Instructions for Reviewers
Thank you for agreeing to evaluate a review essay for The International Studies Association Compendium Project. We request that you submit your report via the project website within one month of receipt. Please include with your substantive report one of the following recommendations:
- acceptance in its current form with no revisions;
- acceptance contingent on some revisions;
- rejection with an invitation to revise and resubmit;
- rejection with no invitation to resubmit.
Reviewers will be asked to complete two forms. The first form provides feedback to the author on the essay. The second form provides an evaluation of the review essay for the section editor only.
Your recommendation should be based on an analysis of the essay that includes whatever comments or suggestions you believe would be helpful to the author. In most cases the report will be sent to the author. Accordingly, please specify any remarks that should not be sent along. In crafting your review please take note of our directions for authors:
Each review essay should provide an immediate sense of the topic’s intellectual and social context. Literature reviews should begin with the earliest treatments, and include as comprehensive a consideration of the topic as possible. We are looking to provide the widest possible coverage, and not simply the historical roots of the most recent literature. Current and future generations need to know what kinds of questions have been addressed, where to access that material, what questions might have been abandoned, and not just what kinds of questions are currently in our sights. This project was conceived to provide exactly that sort of coverage.
Review essays will also cover the most recent literature. How are we currently approaching this issue? What do the major epistemological, methodological and substantive considerations look like? Reviews might also undertake to ask about possible future directions, or critical gaps in current coverage.

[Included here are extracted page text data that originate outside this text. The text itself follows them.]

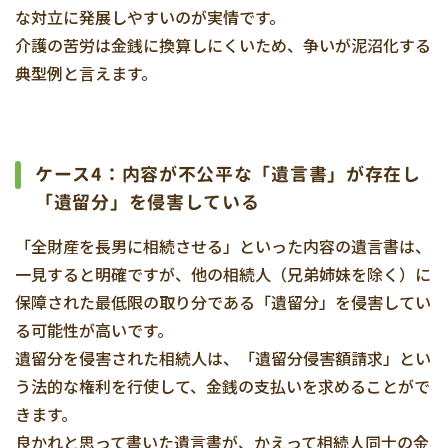
な対立に発展しやすいのが実情です。
介護の苦労は金銭に換算しにくいため、争いが泥沼化する
典型例と言えます。
ケース4：内容が不公平な「遺言書」が存在し
「遺留分」を侵害している
「全財産を長男に相続させる」といった内容の遺言書は、
一見すると明確ですが、他の相続人（兄弟姉妹を除く）に
保障された最低限の取り分である「遺留分」を侵害してい
る可能性が高いです。
遺留分を侵害された相続人は、「遺留分侵害額請求」とい
う法的な権利を行使して、金銭の支払いを求めることがで
きます。
良かれと思って書いた遺言書が、かえって相続人同士の金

Begin the entry with a clear definition of the concept or introduction to the topic. The reader should be able to assess the significance and importance of the entry within the first two sentences. Each entry must include:
1. major intellectual and social dimensions of the topic
2. a comprehensive review of classical and older literatures
3. changes over time in the topic, and its current treatment
4. sufficient bibliographic material and links to important sources
Entries might also include:
5. an assessment of future directions in research, theory, and methodology
6. a critical consideration of important elements that remain unconsidered
Do not conclude with a summary. Entries do not require formal conclusions.